Conversation
Signed-off-by: limengxuan <mengxuan.li@dynamia.ai>
JustinCappos
left a comment
There was a problem hiding this comment.
This looks good overall. I'm submitting a few basic improvement asks.
Let me know if you want to use this to help proceed to a Joint Assessment and I'll help to get that process started. This will be a moderate amount of work on top of what you've done here.
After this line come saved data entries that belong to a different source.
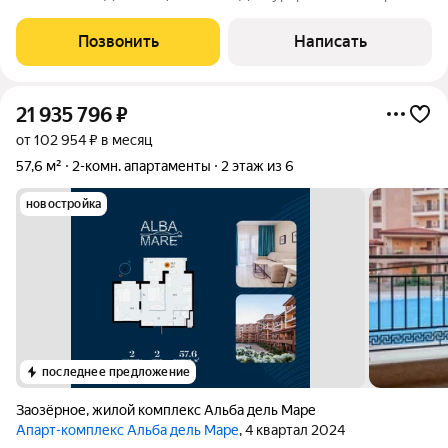
"САГА" Апартаментный комплекс "Ола-Апарт" ДОМ СДАН
Цена ниже застройщика Ипотека Полная стоимость в ДКП
Позвонить
Написать
Готовые апартаменты с ключами на первой
21 935 796
₽
от 102 954 ₽ в месяц
57,6 м²
2-комн. апартаменты
2 этаж из 6
новостройка
последнее предложение
Заозёрное
,
жилой комплекс Альба дель Маре
Апарт-комплекс Альба дель Маре
, 4 квартал 2024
| **Kubernetes API Server**: While HAMi operates within kubernetes, It uses kubernetes API server to handles requests and responses between users and the HAMi scheduler. It’s a critical interface and thus a separate actor due to its role in processing and validating job submissions. | ||
|
|
||
| **Scheduler Extender (hami-scheduler)** | ||
| Runs in the cluster and is called by the default Kubernetes scheduler for Filter and Score. It holds a view of node devices and pod allocations, and decides which nodes can fit device requests. It is isolated as a separate service; compromise could affect scheduling decisions but never in-container isolation. |
There was a problem hiding this comment.
You might explain this is the traditional k8s scheduler operations of Filter and Score? Are you just saying the same thing as the next sentence?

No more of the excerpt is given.